Let $f(x)$ be a polynomial with integer coefficients. Assume that $3$ divides the value $f(n)$ for each integer $n.$ Prove that when $f(x)$ is divided by $x^3-x, $ the remainder is of the form $3r(x),$ where $r(x)$ is a polynomial with integer coefficients.
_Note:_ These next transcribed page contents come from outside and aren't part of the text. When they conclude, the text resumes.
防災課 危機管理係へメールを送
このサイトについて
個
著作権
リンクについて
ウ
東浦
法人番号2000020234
An Edited Solution is presented below following the suggestion of @dxiv
My solution goes like this:
If $f(x)$ is divided by $x^3-x, $ then, by division algorithm we have $f(x)=(x^3-x)g(x)+p(x),$ where $g(x),p(x)$ are the quotient and remainder respectively when $f(x)$ is divided by $x^3-x .$ We note that as $f(x)$ and $x^3-x, $ is a polynomial with integer coefficients, so $p(x),g(x)$ should also have integer coefficients. Now, $3|f(x)$ for $x\in \Bbb N$ and $$3!|(x-1)x(x+1)\implies 3|x(x-1)(x+1)$$ (since product of three consecutive numbers is divisible by $3! $). Hence, $$3| f(x)-x(x+1)(x-1)g((x)\implies 3|p(x),$$( when $x\in\Bbb N$) and this means $p(x)=3r(x)$ , where $r(x)$ is a polynomial with integer coefficients.
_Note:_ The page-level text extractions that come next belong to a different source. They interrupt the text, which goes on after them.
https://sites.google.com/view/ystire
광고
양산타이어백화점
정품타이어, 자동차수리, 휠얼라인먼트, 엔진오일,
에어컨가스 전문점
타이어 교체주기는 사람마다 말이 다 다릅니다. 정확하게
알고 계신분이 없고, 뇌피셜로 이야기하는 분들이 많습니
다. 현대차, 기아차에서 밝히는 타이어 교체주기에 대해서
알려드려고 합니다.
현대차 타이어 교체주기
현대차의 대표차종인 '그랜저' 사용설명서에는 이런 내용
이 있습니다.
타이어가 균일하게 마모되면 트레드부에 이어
However, I concluded "$3|p(x),$ when $x\in \Bbb N$." Is this a justified (proved) claim? I feel something might be wrong in this proof. But I don't understand it. I think, the real picture, that gives me such an uncanny feeling is that the underlying assertion/fact I used is that : If $f(x)$ is a polynomial with integer coefficients such that $p|f(x)$ for all natural number $x$ and $p$ is a prime, then $p(x)$ is of the form $3q(x)$, where $q(x)$ also, is a polynomial with integer coefficients. I probably used the above fact, unknowingly but if this assertion that I utilised in the above solution to conclude, if at all is a valid one, I could figure this holding true only intuitively. I want to know, if this is really the case ( i.e the above assertion is used unknowingly to solve the problem or not) ? All in all, does my solution looks justified ?
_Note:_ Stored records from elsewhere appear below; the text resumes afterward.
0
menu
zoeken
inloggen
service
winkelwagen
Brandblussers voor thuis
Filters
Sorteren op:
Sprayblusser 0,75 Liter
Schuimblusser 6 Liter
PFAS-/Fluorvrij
Following @dxiv 's suggestion, I proceeded like this:
If $f(x)$ is divided by $x^3-x, $ then, by division algorithm we have $f(x)=(x^3-x)g(x)+p(x),$ where $g(x),p(x)$ are the quotient and remainder respectively when $f(x)$ is divided by $x^3-x .$ We note that as $f(x)$ and $x^3-x, $ is a polynomial with integer coefficients, so $p(x),g(x)$ should also have integer coefficients. Now, $3|f(x)$ for $x\in \Bbb N$ and $$3!|(x-1)x(x+1)\implies 3|x(x-1)(x+1)$$ (since product of three consecutive numbers is divisible by $3! $). Hence, $$3| f(x)-x(x+1)(x-1)g((x)\implies 3|p(x),$$( when $x\in\Bbb N$) coefficients. We now observe, as $x^3-x$ has degree $3$ so, $p(x)$ has a degree of atmost $2.$ This implies, from @Soumik Mukherjee's suggestion, that $3|f(1),f(2),f(3).$ We asumme $p(x)=ax^2+bx+x$, where $a$ might/might not be equal to $0$, depending on what the degree of $p(x)$ is. Now, we have, $3|p(1),p(2),p(3).$ So, we can say $3|a+b+c,4a+2b+c,9a+3b+c$ due to which, we have $3|a,b,c.$ Assuming $a=3q,b=3w,c=3e,$ we have $p(x)=3qx^2+3wx+3e=3(qx^2+wx+e)=3r(x)$, where $r(x)=qx^2+wx+e$ and $w,x,e\in \Bbb Z,$ for which we conclude $r(x)$ is a polynomial with integer coefficient. This completes the proof.
Does this modified solution valid in all it's argument ?